Wie können Sie als kleiner oder mittlerer Betrieb das Urteil für sich nutzen?

Von der steuerfreundlichen Entscheidung können Sie aktuell profitieren. In der jetzigen Fassung verlangt das Gesetz unverändert eine ausschließliche oder fast ausschließliche betriebliche Nutzung im Jahr der Anschaffung oder Herstellung und im darauffolgenden Wirtschaftsjahr (§ 7g Abs. 6 Nr. 2 EStG). Damit gelten weiterhin die gleichen Voraussetzungen wie im Urteilsfall. Verwehrt Ihnen das Finanzamt künftig in solchen Fällen den IAB-Abzug oder eine Sonderabschreibung, sollten Sie als steuerpflichtiger Betrieb auf das BFH-Urteil verweisen.
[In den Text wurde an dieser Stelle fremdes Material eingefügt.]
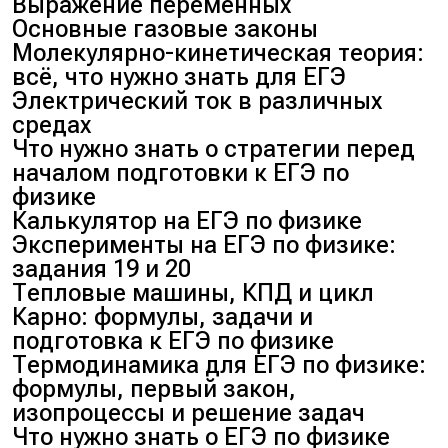
Выражение переменных
Основные газовые законы
Молекулярно-кинетическая теория:
всё, что нужно знать для ЕГЭ
Электрический ток в различных
средах
Что нужно знать о стратегии перед
началом подготовки к ЕГЭ по
физике
Калькулятор на ЕГЭ по физике
Эксперименты на ЕГЭ по физике:
задания 19 и 20
Тепловые машины, КПД и цикл
Карно: формулы, задачи и
подготовка к ЕГЭ по физике
Термодинамика для ЕГЭ по физике:
формулы, первый закон,
изопроцессы и решение задач
Что нужно знать о ЕГЭ по физике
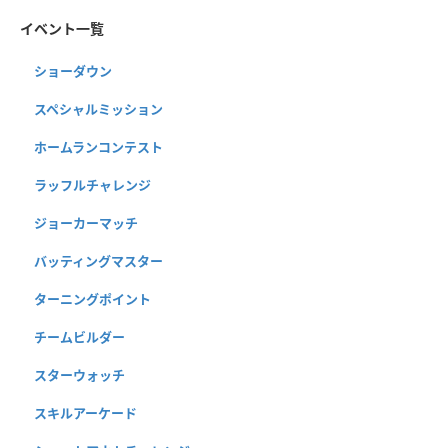
イベント一覧
ショーダウン
スペシャルミッション
ホームランコンテスト
ラッフルチャレンジ
ジョーカーマッチ
バッティングマスター
ターニングポイント
チームビルダー
スターウォッチ
スキルアーケード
Für Sie als Betrieb dürfte noch eine zusätzliche Anmerkung des BFH bei der Urteilsbegründung interessant sein. Die Richter lassen ausdrücklich offen, wie ihre Gerichtsentscheidung aussehen würde, wenn Sie ein Wirtschaftsgut am 30. Dezember anschaffen und Sie Ihren Betrieb am 2. Januar des Folgejahrs schließen würden. Es dürfte kaum großer Phantasie bedürfen sich vorzustellen, dass bei einer sehr geringen Zeitspanne zwischen Anschaffung des IAB-Wirtschaftsgutes und einer Betriebsaufgabe die Richter anders entscheiden könnten.
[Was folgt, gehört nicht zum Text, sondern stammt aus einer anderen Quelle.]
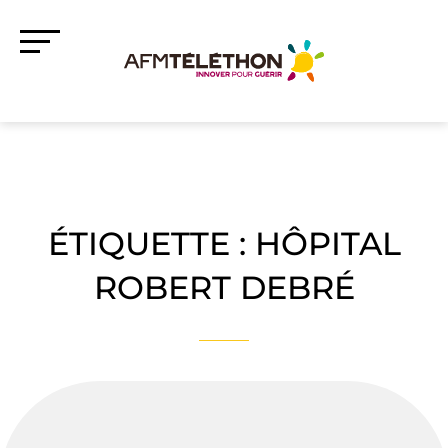
ÉTIQUETTE :
HÔPITAL
ROBERT DEBRÉ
Warum hätten die Richter bei geringer Zeitspanne zwischen Anschaffung und Betriebsaufgabe wahrscheinlich anders entschieden?
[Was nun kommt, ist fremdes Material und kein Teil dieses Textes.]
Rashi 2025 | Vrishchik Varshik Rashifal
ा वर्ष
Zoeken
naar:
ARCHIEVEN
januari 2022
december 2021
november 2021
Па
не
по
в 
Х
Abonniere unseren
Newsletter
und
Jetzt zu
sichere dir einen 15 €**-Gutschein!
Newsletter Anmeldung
Weil Sie wahrscheinlich in diesem Fall eine IAB ohne Investition unterstellt haben könnten. Sie müssen innerhalb von drei Jahren nach Bildung eines IAB die Investition vornehmen. Unterbleibt diese, ist der Investitionsabzugsbetrag rückgängig zu machen:

  • Er wird dann rückwirkend im Jahr der Bildung gewinnerhöhend aufgelöst,
  • der Steuerbescheid des früheren Jahres zu Ihrem Nachteil als Steuerpflichtiger geändert,
  • die Nachzahlung aktuell mit sechs Prozent verzinst, wobei der Zinssatz nach der jüngsten Entscheidung des Bundesverfassungsgerichts zur Höhe des Zinssatzes künftig geringer ausfallen könnte. Der Zinslauf beginnt 15 Monate nach Ablauf des Jahres der Bildung und endet mit dem Monat vor Ergehen des geänderten Bescheids.